O luto é uma espécie de alucinação demorada, às vezes até mesmo suave, que se instala num canto da alma e ali permanece. Passamos a caminhar a dois passos acima do chão e o terreno, antes firme, torna-se para sempre impreciso. Após o impacto inicial, duro e seco, que a morte produz, nosso espírito vai sendo tomado por um torpor feito de sucessões de lembranças até ser completamente absorvido numa bruma abstrata que quase equivale a um esquecimento. Mas essa energia feita de vácuos se mantém latente, pronta a emergir com uma força surpreendente, capaz de nos deslocar no tempo e no espaço. Ela é tanto mais poderosa quanto maior é a sensação de perda real, pois a morte, e seus equivalentes, como um rompimento amoroso, não se restringem à mera saída de cena dos seres que amamos na complexidade dos afetos, mas também porque, com o seu desaparecimento, também somem, ou pelo menos se transformam, pessoas, universos e histórias.

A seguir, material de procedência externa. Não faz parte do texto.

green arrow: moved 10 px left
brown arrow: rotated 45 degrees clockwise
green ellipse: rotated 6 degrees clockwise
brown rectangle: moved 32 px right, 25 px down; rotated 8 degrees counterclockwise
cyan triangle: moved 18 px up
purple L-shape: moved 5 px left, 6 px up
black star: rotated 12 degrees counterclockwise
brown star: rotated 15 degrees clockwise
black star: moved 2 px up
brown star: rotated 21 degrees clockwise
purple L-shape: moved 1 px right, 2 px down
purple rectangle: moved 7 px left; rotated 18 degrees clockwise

Nesse sentido, a morte é sempre um evento de proporções intimamente grandiosas, a maior parte das vezes vivida como uma implosão silenciosa e profunda. Ficamos exilados em nós mesmos, sozinhos, remoendo emoções de perda num mundo novo e desconhecido, em meio à mais intensa saudade, alucinando nostalgias até mesmo de coisas que nem sequer ocorreram. Nesse processo, consertamos falas, ajeitamos cenas, redefinimos situações vividas e nos remediamos e fazemos as pazes com nossos amados na imaginação, afirmando coisas nunca antes ditas àqueles que partiram, num golpe do destino, deixando-nos para trás. Eles se vão e levam parte de nosso mundo com eles. O que fica? Restos, numa terra arrasada. O luto nos torna estrangeiros, em permanente estado de degredo, sem sair do lugar.

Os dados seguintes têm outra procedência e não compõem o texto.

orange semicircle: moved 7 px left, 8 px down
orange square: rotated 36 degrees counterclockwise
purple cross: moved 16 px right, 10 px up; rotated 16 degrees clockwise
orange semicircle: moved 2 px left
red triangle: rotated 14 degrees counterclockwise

Com a partida dos meus pais, perdi igualmente minha Ítaca, uma nação feita de afetos, sensações, cheiros, tato… um misto de aconchego, acolhimento e intimidade… um lugar onde somos forjados e aprendemos a ser. Esse território do sentimento é uma bússola naturalizada, que toma a forma de presságios, instinto, intuições, lembranças, entre outros sentimentos, e aflora de repente. Outro dia mesmo, ao dobrar uma esquina, a incidência da luz da tarde, adocicada por um aroma de café, que provinha de um quiosque vagabundo, me transportou automaticamente para um tempo e um lugar desaparecidos com meu pai. Foi um susto aquela nitidez toda, agudizada pela saudade. Um sortilégio que me transportou para próximo dele, ao mesmo tempo que me dava a clara percepção de sua ausência absoluta. Este susto fugidio é exatamente o tipo de alucinação a que me referi antes.

Minha mãe, às vezes, aparece assim, encantada, aparentemente do nada, na intensidade nostálgica da dor da perda. Qualquer coisa pode ser o gatilho: um sonho, a leitura de um verso, um cheiro. Mas, venha de onde vier, é uma experiência visceral, uma vez que parte de mim é feita de ambos. Tal transmutação em seres encantados me lembra aspectos cosmológicos de alguns grupos indígenas, que conversam com seus mortos, parentes que, depois que partiram, permanecem por perto, ao redor, e, com as ervas certas e os ritos prescritos no rigor da tradição, são invocados em determinadas situações. Ou talvez, tudo isso seja apenas o nosso psiquismo tentando dar conta do luto e da constatação da morte como uma experiência incontornável.

 

(*) Trecho de “Ode à solidão”, reflexões sobre o luto.